# AVAILABLE DATA
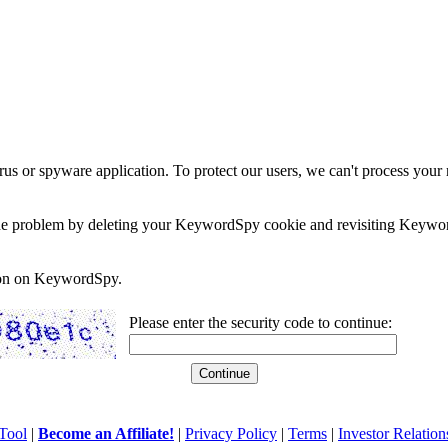
rus or spyware application. To protect our users, we can't process your 
e the problem by deleting your KeywordSpy cookie and revisiting Keywor
soon on KeywordSpy.
Please enter the security code to continue:
Tool
|
Become an Affiliate!
|
Privacy Policy
|
Terms
|
Investor Relation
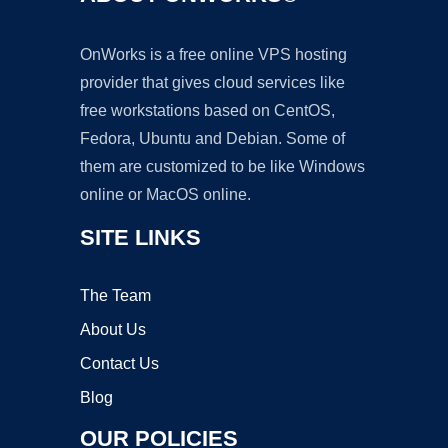
OnWorks is a free online VPS hosting
provider that gives cloud services like
free workstations based on CentOS,
Fedora, Ubuntu and Debian. Some of
them are customized to be like Windows
online or MacOS online.
SITE LINKS
The Team
About Us
Contact Us
Blog
OUR POLICIES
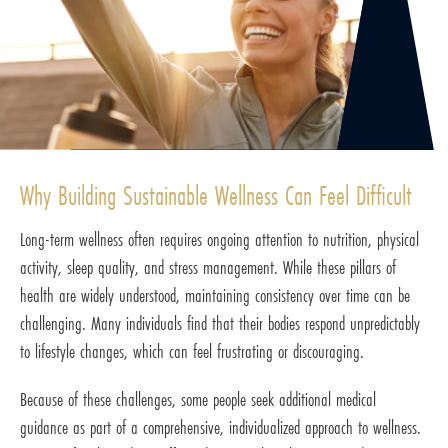
Why Building Sustainable Wellness Can Feel Difficult
Long-term wellness often requires ongoing attention to nutrition, physical
activity, sleep quality, and stress management. While these pillars of
health are widely understood, maintaining consistency over time can be
challenging. Many individuals find that their bodies respond unpredictably
to lifestyle changes, which can feel frustrating or discouraging.
Because of these challenges, some people seek additional medical
guidance as part of a comprehensive, individualized approach to wellness.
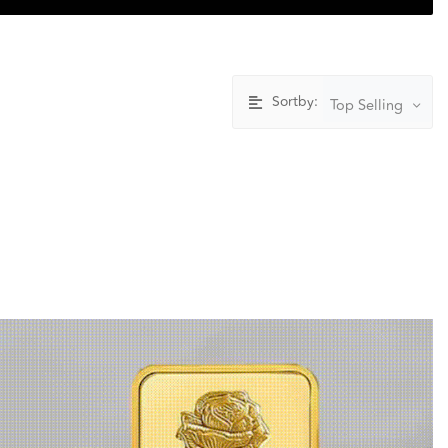
Sortby:
Top Selling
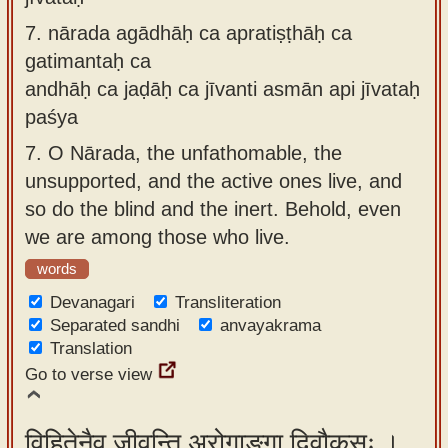
7.
nārada agādhāḥ ca apratiṣṭhāḥ ca
gatimantaḥ ca
andhāḥ ca jaḍāḥ ca jīvanti asmān api jīvataḥ
paśya
7.
O Nārada, the unfathomable, the
unsupported, and the active ones live, and
so do the blind and the inert. Behold, even
we are among those who live.
words
Devanagari
Transliteration
Separated sandhi
anvayakrama
Translation
Go to verse view
विहितेनैव जीवन्ति अरोगाङ्गा दिवौकसः ।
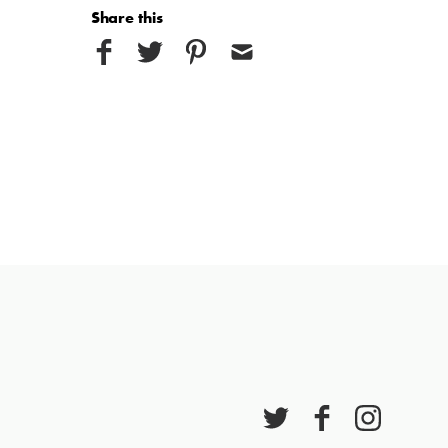
Share this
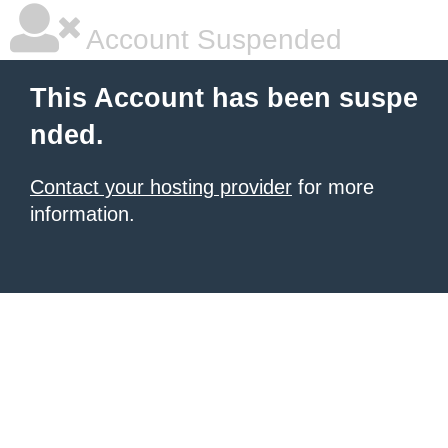
Account Suspended
This Account has been suspe
nded.
Contact your hosting provider
for more
information.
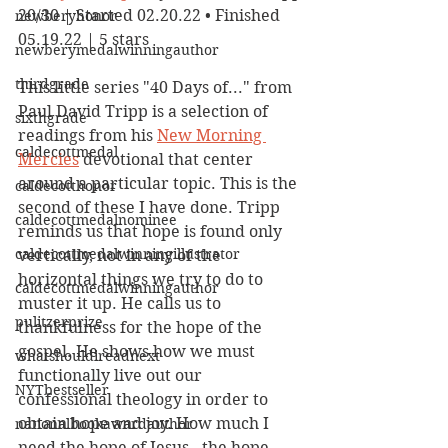
20/30 | Started 02.20.22 • Finished 
newberyhonor
05.19.22 | 5 stars
newberymedalwinningauthor
thirdgrade
This little series "40 Days of..." from 
Paul David Tripp is a selection of 
sixthgrade
readings from his 
New Morning 
caldecottmedal
Mercies
 devotional that center 
around a particular topic. This is the 
caldecotthonor
second of these I have done. Tripp 
caldecottmedalnominee
reminds us that hope is found only 
caldecottmedalwinningillustrator
vertically, not in any of the 
horizontal things we try to do to 
caldecottmedalwinningauthor
muster it up. He calls us to 
pulitzerprize
thankfulness for the hope of the 
gospel. He shows how we must 
whatshouldireadnext
functionally live out our 
NYTbestseller
confessional theology in order to 
obtain hope and joy. How much I 
nationalbookawardauthor
need the hope of Jesus - the hope 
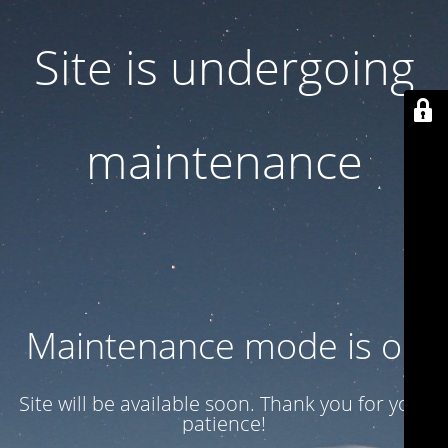
Site is undergoing
maintenance
Maintenance mode is on
Site will be available soon. Thank you for your
patience!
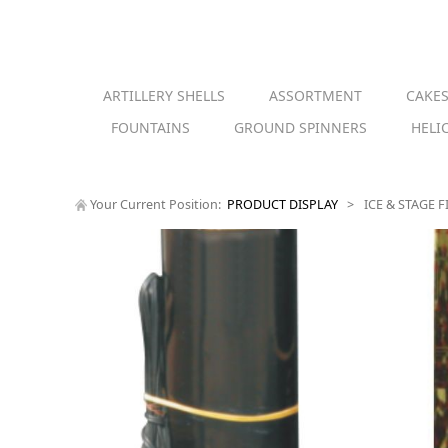
ARTILLERY SHELLS
ASSORTMENT
CAKE
FOUNTAINS
GROUND SPINNERS
HELI
Your Current Position:
PRODUCT DISPLAY
>
ICE & STAGE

# TASK INSTRUCTIONS
In the entries above, one line contains "caldecottmedalnominee" and another contains "thankfulness for the hope of the". Reproduce exactly those two lines and the lines between them, nothing else.

# RESULT OF THE TASK
caldecottmedalnominee
reminds us that hope is found only 
caldecottmedalwinningillustrator
vertically, not in any of the 
horizontal things we try to do to 
caldecottmedalwinningauthor
muster it up. He calls us to 
pulitzerprize
thankfulness for the hope of the 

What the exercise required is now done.